In [2]:
import pandas as pd

In [3]:
# get excel table from the Articles tab
ground_truth = pd.read_excel("/Users/pietro/Desktop/VIDA Lab/DataGatherer/output/gold/GT_DataLinks_PMC_and_Fenyo.xlsx")
eval_output_gemma_DAS = pd.read_csv("/Users/pietro/Desktop/VIDA Lab/DataGatherer/output/output_full_Gemma_DAS.csv")
eval_output_gemma = pd.read_csv("/Users/pietro/Desktop/VIDA Lab/DataGatherer/output/output_full_Gemma.csv")
eval_output_GPT_DAS = pd.read_csv("/Users/pietro/Desktop/VIDA Lab/DataGatherer/output/output_full-GPT-DAS.csv")
eval_output_GPT = pd.read_csv("/Users/pietro/Desktop/VIDA Lab/DataGatherer/output/output_full-GPT.csv")
# from eval drop rows with empty dataset identifier
eval_output_gemma_DAS.dropna(subset=["dataset_identifier"], inplace=True)
eval_output_gemma.dropna(subset=["dataset_identifier"], inplace=True)
eval_output_GPT_DAS.dropna(subset=["dataset_identifier"], inplace=True)
eval_output_GPT.dropna(subset=["dataset_identifier"], inplace=True)
# keep only columns of interest
eval_output_gemma_DAS = eval_output_gemma_DAS[["source_url", "dataset_identifier", "dataset_webpage", "data_repository"]]
eval_output_gemma = eval_output_gemma[["source_url", "dataset_identifier", "dataset_webpage", "data_repository"]]
eval_output_GPT_DAS = eval_output_GPT_DAS[["source_url", "dataset_identifier", "dataset_webpage", "data_repository"]]
eval_output_GPT = eval_output_GPT[["source_url", "dataset_identifier", "dataset_webpage", "data_repository"]]

In [4]:
def calculate_performance_metrics(ground_truth_df: pd.DataFrame, eval_df: pd.DataFrame) -> dict:
    """
    Calculate performance metrics (precision, recall, F1-score) for dataset extraction,
    considering exact, partial, and alternative matches.
    """
    # Initialize counters for total scores
    total_precision = 0
    total_recall = 0
    num_sources = ground_truth_df['Source Page'].nunique()

    # Iterate through each unique source page
    for source_page in ground_truth_df['Source Page'].unique():
        # Extract ground truth datasets for this source page
        gt_data = ground_truth_df[ground_truth_df['Source Page'] == source_page]
        gt_datasets = set(gt_data['UID'].dropna().str.lower())
        gt_webpages = set(gt_data['Dataset Webpage'].dropna().str.lower())
        gt_repositories = set(gt_data['Repository Link'].dropna().str.lower())

        # Extract evaluation datasets for this source page
        eval_data = eval_df[eval_df['source_url'] == source_page]
        eval_datasets = set(eval_data['dataset_identifier'].dropna().str.lower())
        eval_webpages = set(eval_data['dataset_webpage'].dropna().str.lower())
        eval_repositories = set(eval_data['data_repository'].dropna().str.lower())
        
        # Handle cases where both ground truth and evaluation are empty
        if not gt_datasets and not eval_datasets:
            #print(f"Paper {source_page}: No datasets in ground truth or evaluation. Skipping.")
            total_precision += 1  # Perfect precision
            total_recall += 1  # Perfect recall
            continue
        # Initialize match counters
        exact_matches = 0
        partial_matches = 0
        false_positives = 0
        false_negatives = 0

        # Track matches to avoid double counting
        matched_gt = set()
        matched_eval = set()
        
        print(f"Paper {source_page}. \ngt_datasets: {gt_datasets}. \ngt_webpages: {gt_webpages}."
              f"\neval_datasets: {eval_datasets}. \neval_webpages: {eval_webpages}")

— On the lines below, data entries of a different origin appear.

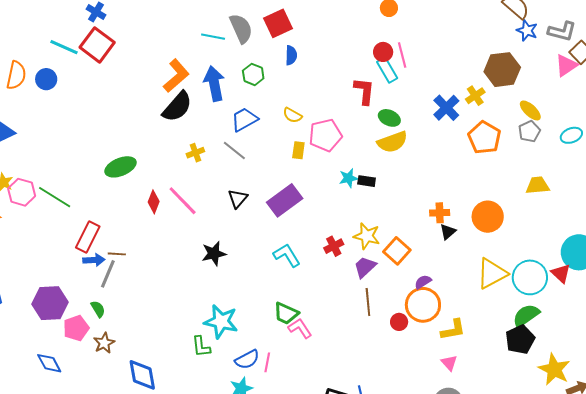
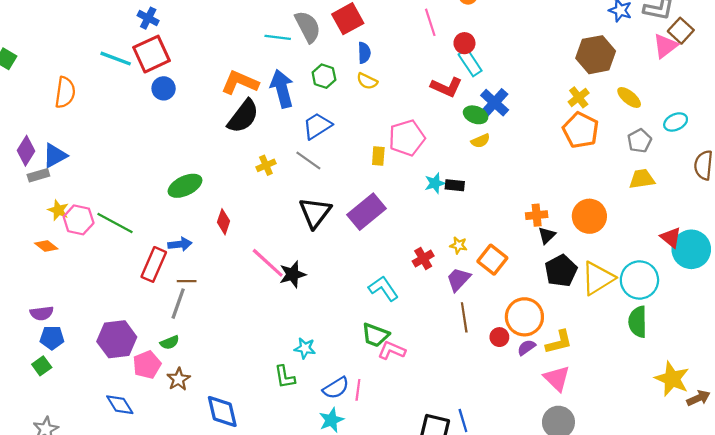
red square: (97, 45) -> (151, 54), turned 32
pink line: (402, 55) -> (430, 22), moved
orange L-shape: (176, 76) -> (240, 83), turned -112
blue circle: (46, 79) -> (164, 88), moved
red L-shape: (364, 91) -> (446, 87), turned 112
yellow cross: (475, 96) -> (579, 97), moved
blue cross: (446, 108) -> (495, 103), moved
yellow semicircle: (292, 115) -> (367, 81), moved
gray pentagon: (529, 131) -> (639, 141), moved
yellow semicircle: (392, 142) -> (480, 141), size x0.6
black triangle: (238, 198) -> (315, 213), size x1.5
pink line: (183, 201) -> (268, 263), moved
yellow star: (367, 236) -> (459, 245), size x0.6
cyan L-shape: (287, 255) -> (383, 288), moved
blue arrow: (94, 260) -> (180, 244), moved
red triangle: (561, 273) -> (671, 237), moved
purple semicircle: (423, 282) -> (526, 347), moved
green semicircle: (98, 309) -> (170, 342), turned 102
green semicircle: (526, 315) -> (638, 322), turned -52
cyan star: (221, 322) -> (305, 348), size x0.6
pink L-shape: (300, 328) -> (392, 350), turned -30
black pentagon: (520, 339) -> (561, 271), moved
pink triangle: (449, 363) -> (557, 378), size x1.5

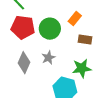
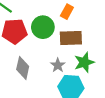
brown rectangle: (85, 39) -> (71, 38), moved, size x1.5
gray star: (48, 58) -> (58, 65), moved

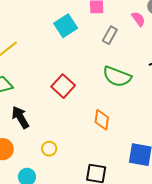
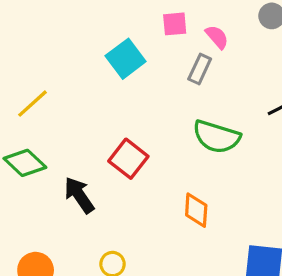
pink semicircle: (138, 19) -> (217, 37), moved
black arrow: (20, 117) -> (79, 195), moved

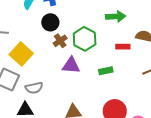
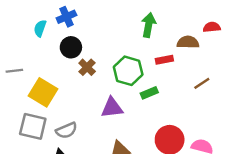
green arrow: (116, 17) -> (149, 25), turned -66
green hexagon: (85, 39) -> (128, 71), moved
purple triangle: (71, 65) -> (112, 108), moved

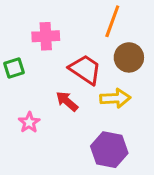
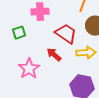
pink star: (29, 122) -> (29, 69), size x1.5

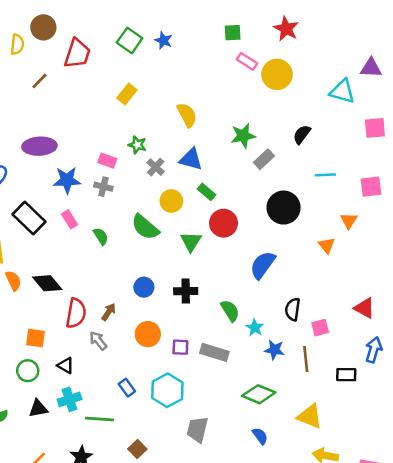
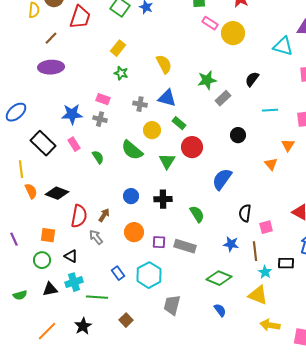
green star: (137, 145) -> (121, 73), moved
purple ellipse: (39, 146) -> (51, 67), moved
gray cross: (156, 167) -> (140, 104), turned -32
black circle: (284, 208) -> (238, 135), size x0.6
black diamond: (47, 283) -> (57, 193), turned -30
cyan star: (255, 328) -> (265, 272), moved

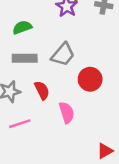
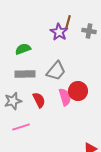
pink semicircle: (67, 113) -> (65, 97), moved

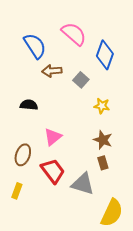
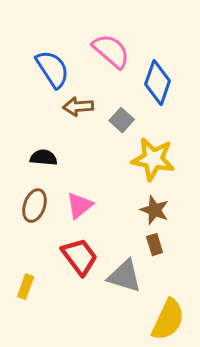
yellow star: (102, 106) -> (153, 159), size x1.8
brown ellipse: (23, 155) -> (35, 206), moved

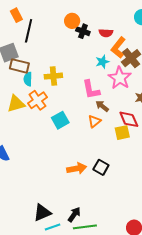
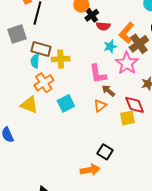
black cross: (83, 31) -> (92, 15), turned 32
red semicircle: (106, 33) -> (103, 26), moved
brown rectangle: (19, 66) -> (41, 49), moved
yellow triangle: (16, 104) -> (29, 105), moved, turned 36
orange arrow: (77, 168) -> (90, 170), moved

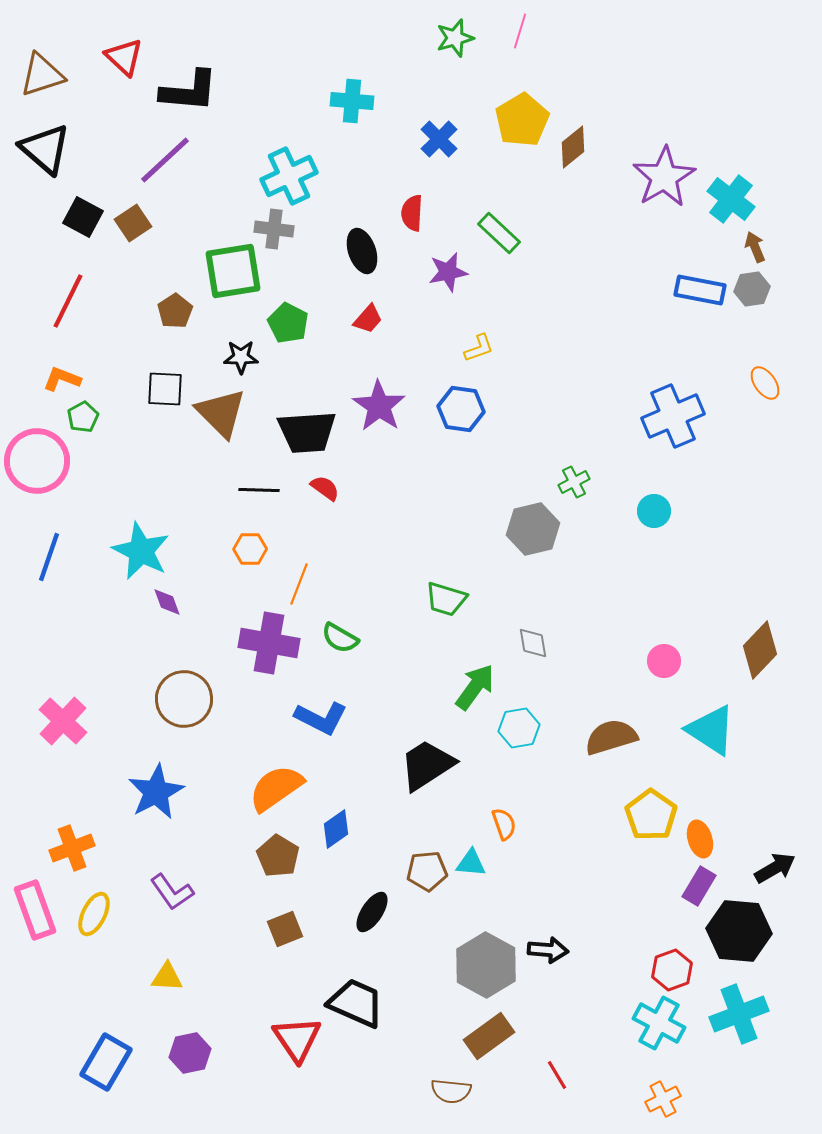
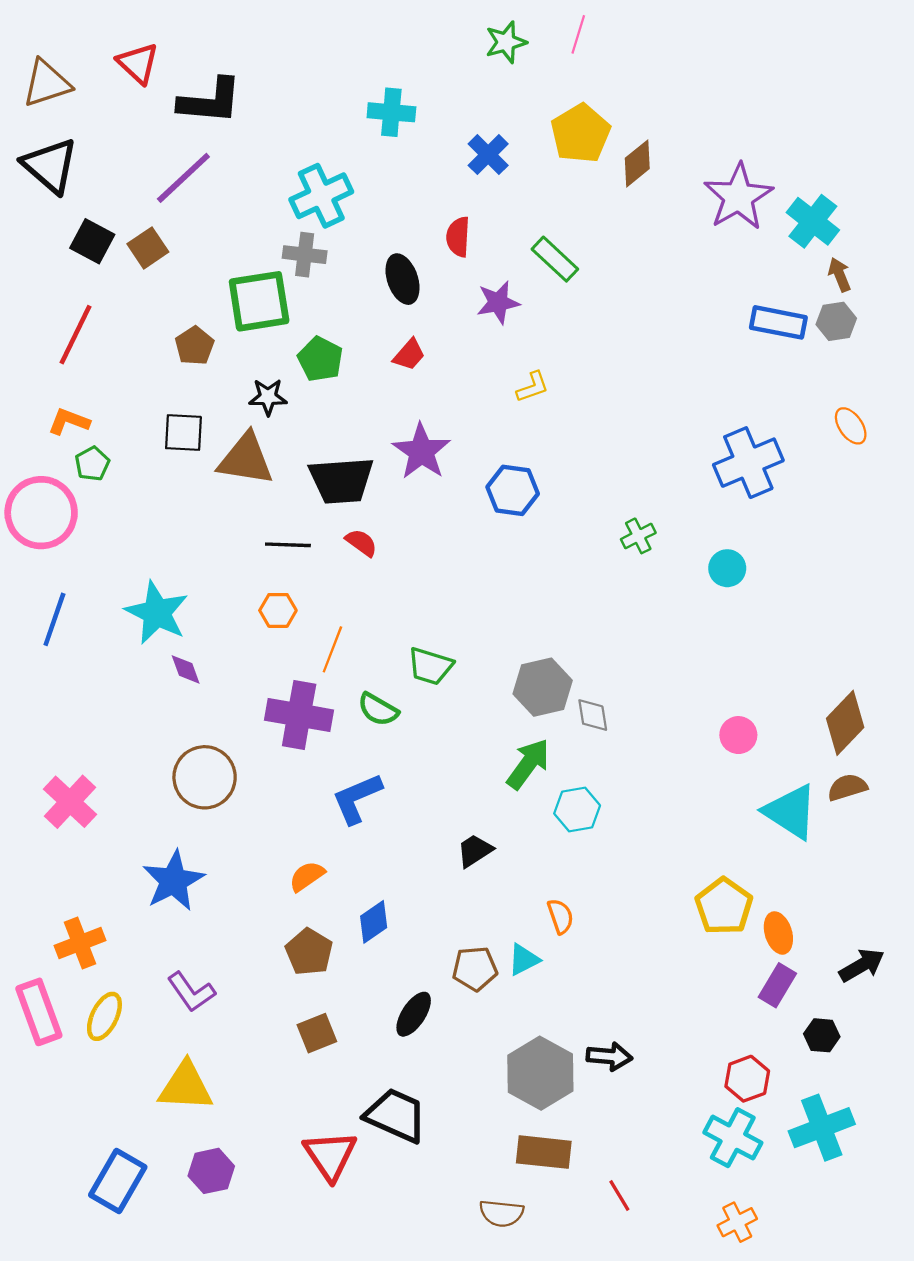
blue hexagon: (461, 409) -> (513, 490), moved
brown triangle: (221, 413) -> (246, 459), turned -36
gray hexagon: (533, 529) -> (543, 687), moved
green trapezoid: (446, 599) -> (430, 666), moved
blue L-shape: (321, 718) -> (357, 798), turned 130
brown semicircle: (611, 737) -> (847, 787), moved, size x0.7
black trapezoid: (427, 765) -> (475, 851), size x0.6
orange semicircle: (276, 788) -> (307, 876), size x0.6
cyan triangle: (471, 863) -> (524, 960), turned -32
black hexagon: (739, 931) -> (822, 1035), size x0.5
yellow triangle: (167, 977) -> (186, 1086), size x1.6
brown rectangle: (489, 1036) -> (544, 1152), turned 42

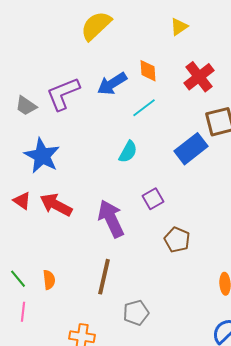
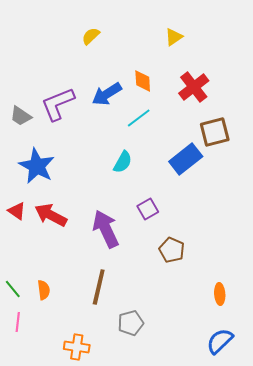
yellow semicircle: (96, 26) -> (91, 36), size x0.6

        # Check for exact matches first
        for eval_id in eval_datasets:
            if eval_id in gt_datasets:
                #print(f"Exact match: {eval_id}")
                exact_matches += 1
                matched_gt.add(eval_id)
                matched_eval.add(eval_id)

        # Check for partial matches (e.g., substrings) and alternative matches
        for eval_id in eval_datasets - matched_eval:
            for gt_id in gt_datasets - matched_gt:
                if eval_id in gt_id or gt_id in eval_id:  # Partial match on dataset IDs
                    print(f"Partial match id-to-id: {eval_id}, {gt_id}")
                    partial_matches += 1
                    matched_gt.add(gt_id)
                    matched_eval.add(eval_id)
                    break
            for gt_webpage in gt_webpages - matched_gt:
                if eval_id in gt_webpage or gt_webpage in eval_id:  # Partial match on webpages
                    print(f"Partial match id-to-webpage: {eval_id}, {gt_webpage}")
                    partial_matches += 1
                    matched_gt.add(gt_webpage)
                    matched_eval.add(eval_id)
                    break

        # Calculate False Positives (remaining unmatched eval datasets)
        FP = eval_datasets - matched_eval
        false_positives = len(FP)
        print(f"False positives: {FP}")

        # Calculate False Negatives (remaining unmatched ground truth datasets)
        FN = gt_datasets - matched_gt
        false_negatives = len(FN)
        print(f"False negatives: {FN}")

        # Calculate precision and recall for this source page
        true_positives = exact_matches + partial_matches
        precision = true_positives / (true_positives + false_positives) if (true_positives + false_positives) > 0 else 0
        recall = true_positives / (true_positives + false_negatives) if (true_positives + false_negatives) > 0 else 0
        
        print(f"Precision: {precision},\nRecall: {recall}")
        
        # Accumulate totals
        total_precision += precision
        total_recall += recall

    # Calculate overall metrics
    average_precision = total_precision / num_sources if num_sources > 0 else 0
    average_recall = total_recall / num_sources if num_sources > 0 else 0
    f1_score = 2 * (average_precision * average_recall) / (average_precision + average_recall) if (average_precision + average_recall) > 0 else 0

    return {
        "average_precision": average_precision,
        "average_recall": average_recall,
        "f1_score": f1_score
    }

In [5]:
metrics_gemma_DAS = calculate_performance_metrics(ground_truth, eval_output_gemma_DAS)

Paper https://www.ncbi.nlm.nih.gov/pmc/articles/PMC11252349/. 
gt_datasets: {'pxd053567'}. 
gt_webpages: {'https://www.ebi.ac.uk/pride/archive/projects/pxd053567'}.
eval_datasets: {'pxd053567'}. 
eval_webpages: {'https://www.ebi.ac.uk/pride/archive/projects/pxd053567'}
False positives: set()
False negatives: set()
Precision: 1.0,
Recall: 1.0
Paper https://www.ncbi.nlm.nih.gov/pmc/articles/PMC11425778/. 
gt_datasets: {'msv000092944'}. 
gt_webpages: {'https://massive.ucsd.edu/proteosafe/dataset.jsp?task=665eb32b027341559785174213664a61'}.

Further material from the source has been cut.